One such example is the 1968 Seiko 5 Sports 5126-8090 which, because it was worn by the star of an early 70s Japanese television program, has recently become known on the web in Japan as “the Kamen Rider watch”.
Before there was Power Rangers and Trasformers, there was Kamen Rider.
Kamen Rider (仮面ライダ) was a tokusatsu superhero television series that debuted on Japanese television on April 3, 1971, and ran until February 10, 1973.
If you look closely at this video, you can see the 5126-8090 on the protagonist's wrist.
Kamen Rider is set in a world plagued by Shocker, a mysterious world-wide terrorist organization formed by remaining members of the Nazis. To further its plans for world domination, Shocker recruits its agents through kidnapping, turning their victims into mutant cyborgs and, ultimately, brainwashing them. However, one victim named Takeshi Hongo escapes just before the final brainwashing.
With his sanity and moral conscience intact, Hongo renames himself Kamen Rider, and he and his band of motorcycle-riding superheros battle Shocker's minions.
Kamen Rider is widely viewed as one of the milestones in Japanese pop culture, greatly revolutionizing the Japanese superhero and action genres, effectively becoming the figurehead of classical superheroes and the idea of "poetic justice" in Japan. The cultural impact of the series in Japan even resulted in the naming two minor planets in honor of the series: 12408 Fujioka, after actor Hiroshi Fujioka (who played Kamen Rider), and 12796 Kamenrider, after the series itself.

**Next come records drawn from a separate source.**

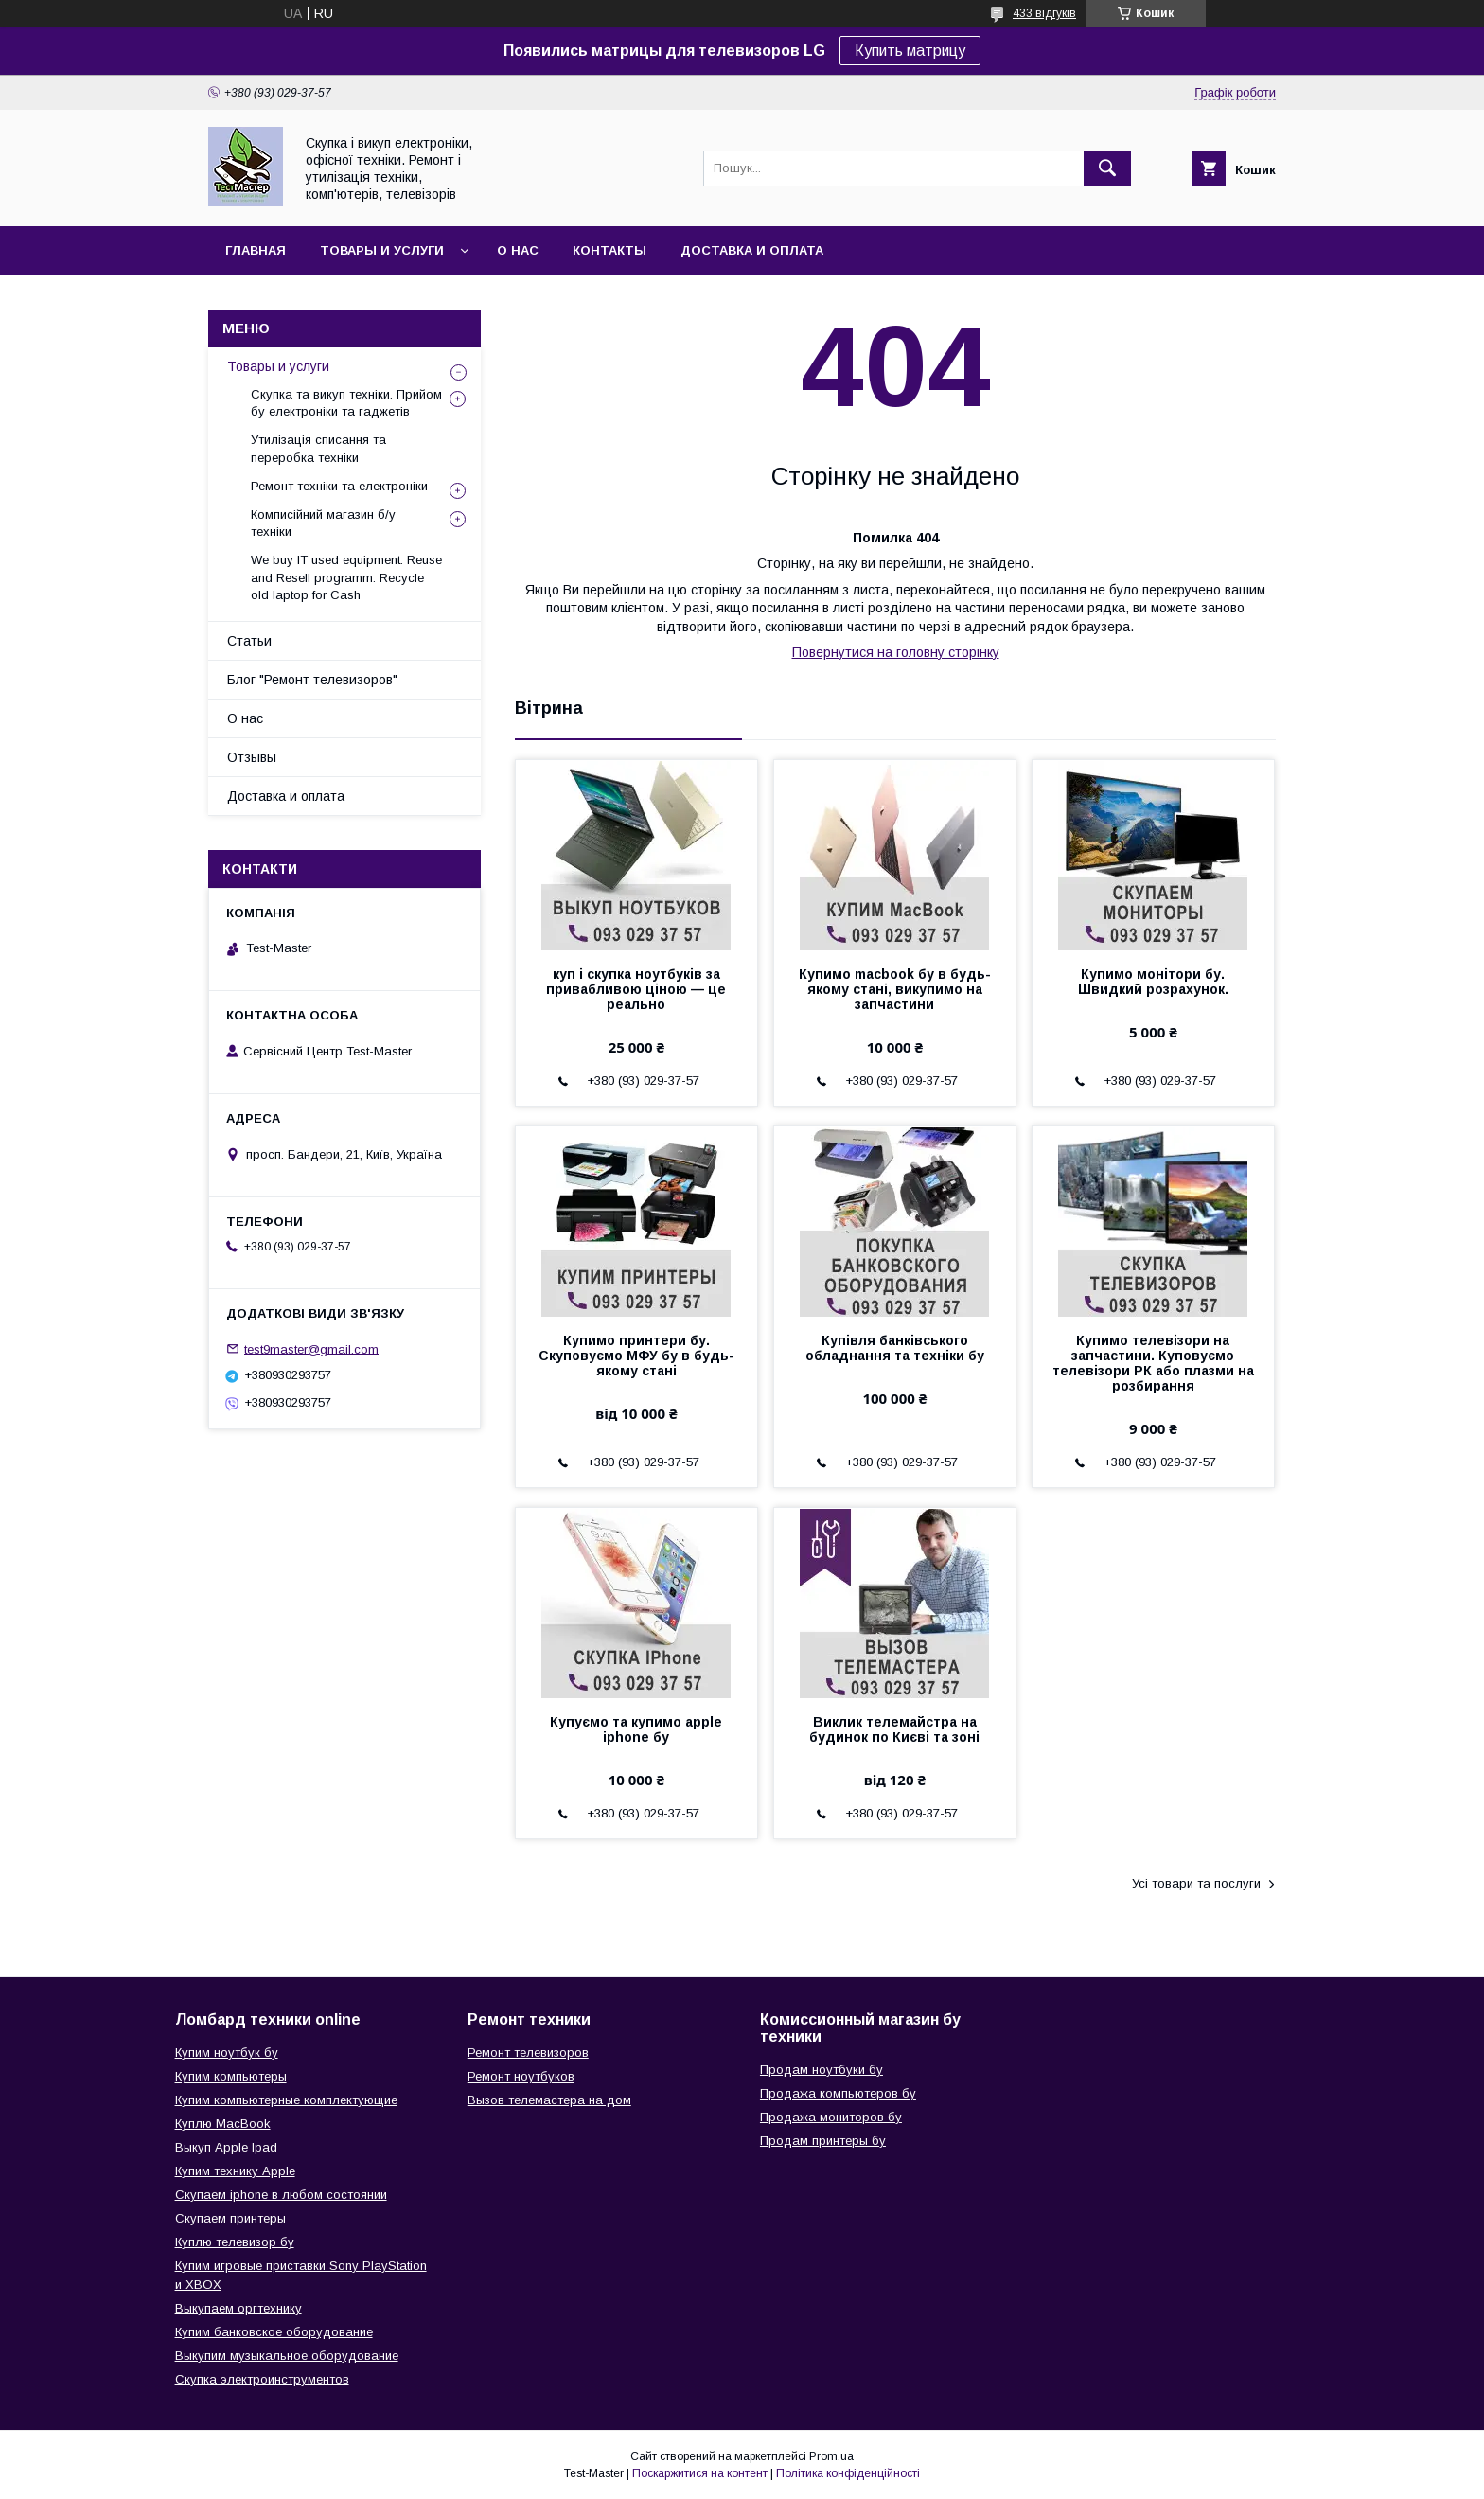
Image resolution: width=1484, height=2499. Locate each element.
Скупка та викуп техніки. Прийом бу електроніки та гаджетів (346, 402)
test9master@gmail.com (311, 1348)
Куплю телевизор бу (234, 2242)
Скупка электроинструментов (262, 2379)
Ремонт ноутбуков (521, 2076)
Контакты (609, 250)
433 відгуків (1044, 13)
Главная (255, 250)
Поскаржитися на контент (700, 2473)
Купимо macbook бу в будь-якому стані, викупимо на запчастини (895, 989)
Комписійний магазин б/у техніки (323, 523)
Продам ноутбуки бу (821, 2070)
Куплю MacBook (223, 2124)
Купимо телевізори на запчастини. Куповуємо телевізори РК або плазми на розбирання (1153, 1363)
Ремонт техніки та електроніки (339, 486)
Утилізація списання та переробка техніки (318, 448)
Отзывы (251, 757)
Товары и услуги (382, 250)
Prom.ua (831, 2456)
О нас (518, 250)
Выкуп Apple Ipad (226, 2147)
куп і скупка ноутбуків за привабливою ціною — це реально (636, 989)
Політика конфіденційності (848, 2473)
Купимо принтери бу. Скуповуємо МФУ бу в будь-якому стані (636, 1355)
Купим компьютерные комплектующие (286, 2100)
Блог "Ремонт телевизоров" (312, 679)
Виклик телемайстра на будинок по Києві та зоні (894, 1729)
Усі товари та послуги (1196, 1883)
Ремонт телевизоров (528, 2053)
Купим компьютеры (231, 2076)
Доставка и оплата (751, 250)
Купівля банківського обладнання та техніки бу (894, 1348)
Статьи (249, 640)
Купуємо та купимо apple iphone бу (636, 1729)
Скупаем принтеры (230, 2218)
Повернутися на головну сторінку (895, 652)
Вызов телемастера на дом (549, 2100)
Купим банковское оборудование (274, 2332)
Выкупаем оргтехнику (238, 2308)
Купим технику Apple (235, 2171)
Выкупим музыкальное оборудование (286, 2355)
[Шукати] (1107, 168)
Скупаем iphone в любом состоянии (281, 2195)
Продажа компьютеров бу (838, 2093)
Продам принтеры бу (823, 2141)
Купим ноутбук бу (226, 2053)
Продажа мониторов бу (831, 2117)
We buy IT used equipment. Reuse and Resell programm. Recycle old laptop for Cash (346, 577)
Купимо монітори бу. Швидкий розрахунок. (1153, 981)
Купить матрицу (910, 51)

The watch worn by Takeshi Hongo (played by actor Hiroshi Fujioka) was the Seiko 5 Sports 5126-8090. Apparently the watch was not intended as part of Hiroshi Fujioka’s costume or as product placement, but was simply the actor's personal watch which was inadvertently captured in many of the shots.
The most unique feature of the 5126-8090 is the silver, unnumbered dive bezel. Its blunt lines gives this watch a very modern, Bauhaus-like look, setting it apart from all other Seiko 70m sports diver series, as well as any other watch of the era that I have seen. Seiko had some much funkier designs for the Japanese market than they did for the rest of the world, and the Kamen Rider is a good illustration of this.
The Kamen Riders are rare, rare, rare. When one does come up they are either in the $600+ price range or beat to hell.
But maybe my ship has finally come in. I recently won one at a price I could afford, but it's a gamble. Right now I am waiting for this rough looking 5126-8090 to be delivered. Here is the seller's photo alongside the watch I aspire to make it into.
What secrets lay underneath that scratched crystal? Time will tell.